En ce qui concerne la décision portant obligation de quitter le territoire français :
- le signataire de la décision ne justifie pas d'une délégation de signature régulière ;
- la décision attaquée est insuffisamment motivée ;
- elle est entachée de défaut d'examen sérieux de sa situation personnelle ;
- la décision attaquée est illégale en raison de l'illégalité de la décision portant refus de titre de séjour ;
- elle est entachée d'une erreur manifeste d'appréciation quant à ses conséquences sur sa situation personnelle ;
- elle méconnaît les stipulations de l'article 8 de la convention européenne de sauvegarde des droits de l'homme et des libertés fondamentales ;
- elle méconnaît les dispositions de l'article L. 611-3 du code de l'entrée et du séjour des étrangers et du droit d'asile.
En ce qui concerne la décision octroyant un délai de départ volontaire :
- le signataire de la décision ne justifie pas d'une délégation de signature régulière ;
- elle est insuffisamment motivée ;
- elle est entachée de défaut d'examen sérieux de sa situation personnelle ;
- elle est illégale en raison de l'illégalité de la décision portant obligation de quitter le territoire français ;
- elle est entachée d'erreur manifeste d'appréciation en ce qu'elle refuse l'octroi d'un délai de départ volontaire supérieur à trente jours.
En ce qui concerne la décision fixant le pays de destination :
- le signataire de la décision ne justifie pas d'une délégation de signature régulière ;
- elle est entachée de défaut d'examen sérieux de sa situation personnelle ;
- elle est illégale en raison de l'illégalité de la décision portant obligation de quitter le territoire français ;
- elle méconnaît les stipulations de l'article 3 de la convention européenne de sauvegarde des droits de l'homme et des libertés fondamentales.
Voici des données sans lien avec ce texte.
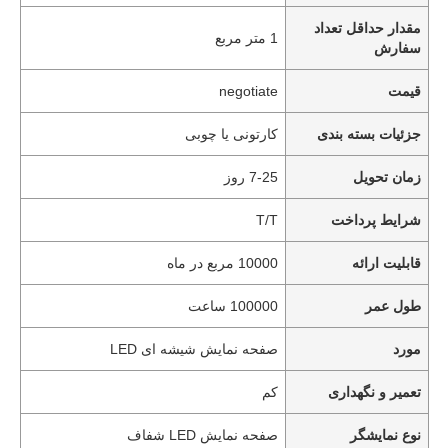
مقدار حداقل تعداد
1 متر مربع
سفارش
قیمت
negotiate
جزئیات بسته بندی
کارتونی یا چوبی
زمان تحویل
7-25 روز
شرایط پرداخت
T/T
قابلیت ارائه
10000 مربع در ماه
طول عمر
100000 ساعت
مورد
صفحه نمایش شیشه ای LED
تعمیر و نگهداری
کم
نوع نمایشگر
صفحه نمایش LED شفاف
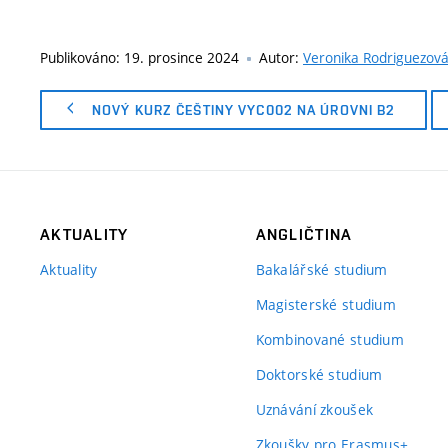
Publikováno:
19. prosince 2024
Autor:
Veronika Rodriguezov
NOVÝ KURZ ČEŠTINY VYC002 NA ÚROVNI B2
AKTUALITY
ANGLIČTINA
Aktuality
Bakalářské studium
Magisterské studium
Kombinované studium
Doktorské studium
Uznávání zkoušek
Zkoušky pro Erasmus+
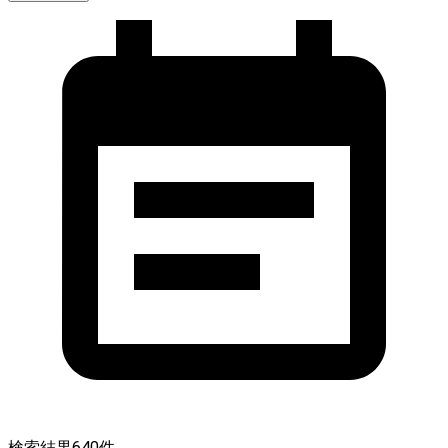
検索結果
640
件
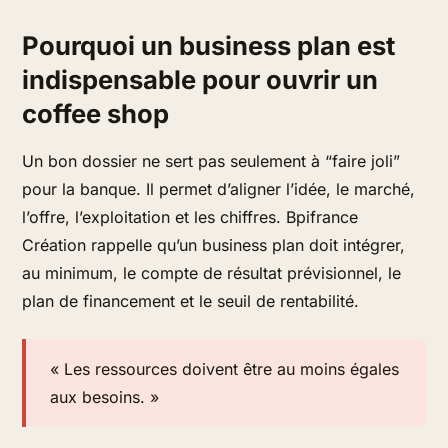
Pourquoi un business plan est
indispensable pour ouvrir un
coffee shop
Un bon dossier ne sert pas seulement à “faire joli”
pour la banque. Il permet d’aligner l’idée, le marché,
l’offre, l’exploitation et les chiffres. Bpifrance
Création rappelle qu’un business plan doit intégrer,
au minimum, le compte de résultat prévisionnel, le
plan de financement et le seuil de rentabilité.
« Les ressources doivent être au moins égales
aux besoins. »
Par un mémoire en défense enregistré le 22 août 2023, le préfet du Nord, représenté par Me Rannou, conclut au rejet de la requête.
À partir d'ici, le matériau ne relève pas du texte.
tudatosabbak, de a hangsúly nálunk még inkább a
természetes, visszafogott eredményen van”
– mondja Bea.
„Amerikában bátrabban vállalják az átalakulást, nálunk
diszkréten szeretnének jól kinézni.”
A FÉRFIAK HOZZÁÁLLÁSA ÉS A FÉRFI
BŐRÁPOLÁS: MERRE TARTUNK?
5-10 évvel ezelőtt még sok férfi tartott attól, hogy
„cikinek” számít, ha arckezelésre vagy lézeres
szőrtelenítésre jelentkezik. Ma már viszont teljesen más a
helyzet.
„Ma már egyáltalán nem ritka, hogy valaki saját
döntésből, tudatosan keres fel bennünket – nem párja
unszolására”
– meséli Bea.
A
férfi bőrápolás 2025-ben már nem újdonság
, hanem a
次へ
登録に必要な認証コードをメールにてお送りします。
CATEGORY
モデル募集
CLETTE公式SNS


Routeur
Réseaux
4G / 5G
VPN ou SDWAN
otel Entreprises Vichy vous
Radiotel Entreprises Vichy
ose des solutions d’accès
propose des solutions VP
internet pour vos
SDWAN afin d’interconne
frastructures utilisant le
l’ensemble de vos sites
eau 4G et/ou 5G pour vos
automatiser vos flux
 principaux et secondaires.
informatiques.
Il fait valoir que les moyens soulevés par la requérante ne sont pas fondés.
Mme B a été admise au bénéfice de l'aide juridictionnelle totale par une décision du 5 juin 2023 du bureau d'aide juridictionnelle près le tribunal judiciaire de Lille.
Vu les autres pièces du dossier.
Vu :
- la convention européenne de sauvegarde des droits de l'homme et des libertés fondamentales ;
- la convention franco-gabonaise du 2 décembre 1992, complétée par l'accord France-Gabon du 5 juillet 2007 ;
- le code de l'entrée et du séjour des étrangers et du droit d'asile ;
- le code des relations entre le public et l'administration ;
- la loi n° 91-647 du 10 juillet 1991 ;
- le décret n° 2020-1717 du 28 décembre 2020 ;
- le code de justice administrative.
La présidente de la formation de jugement a dispensé la rapporteure publique, sur sa proposition, de prononcer des conclusions à l'audience.
Les parties ont été régulièrement averties du jour de l'audience.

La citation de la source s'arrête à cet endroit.